Haskell/Pattern matching

From Wikibooks, open books for an open world
Jump to navigation Jump to search

In the previous modules, we introduced and made occasional reference to pattern matching. Now that we have developed some familiarity with the language, it is time to take a proper, deeper look. We will kick-start the discussion with a condensed description, which we will expand upon throughout the chapter:

In pattern matching, we attempt to match values against patterns and, if so desired, bind variables to successful matches.

Analysing pattern matching[edit | edit source]

Pattern matching is virtually everywhere.
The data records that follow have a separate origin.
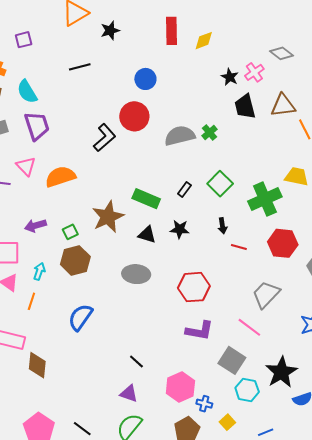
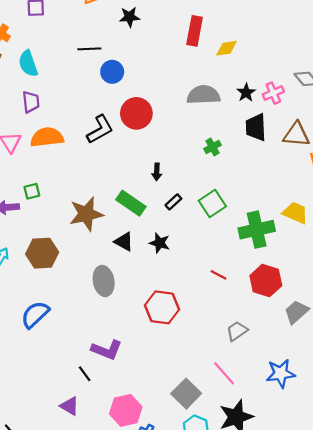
blue circle: (145, 79) -> (112, 72), moved
purple trapezoid: (37, 126) -> (31, 102), size x0.7
gray semicircle: (180, 136) -> (203, 95), moved
orange semicircle: (60, 177) -> (47, 137), moved
black arrow: (222, 226) -> (157, 172), moved
green square: (70, 232) -> (32, 191), moved
gray ellipse: (136, 274) -> (104, 281), turned 64
gray trapezoid: (266, 294) -> (237, 331), size x0.7
pink line: (249, 327) -> (224, 373), moved
purple L-shape: (200, 331) -> (107, 350), moved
For example, consider this definition of map:

map _ []     = []
map f (x:xs) = f x : map f xs

At surface level, there are four different patterns involved, two per equation.

  • f is a pattern which matches anything at all, and binds the f variable to whatever is matched.
  • (x:xs) is a pattern that matches a non-empty list which is formed by something (which gets bound to the x variable) which was cons'd (by the (:) function) onto something else (which gets bound to xs).
  • [] is a pattern that matches the empty list. It doesn't bind any variables.
  • _ is the pattern which matches anything without binding (wildcard, "don't care" pattern).

In the (x:xs) pattern, x and xs can be seen as sub-patterns used to match the parts of the list. Just like f, they match anything - though it is evident that if there is a successful match and x has type a, xs will have type [a]. Finally, these considerations imply that xs will also match an empty list, and so a one-element list matches (x:xs).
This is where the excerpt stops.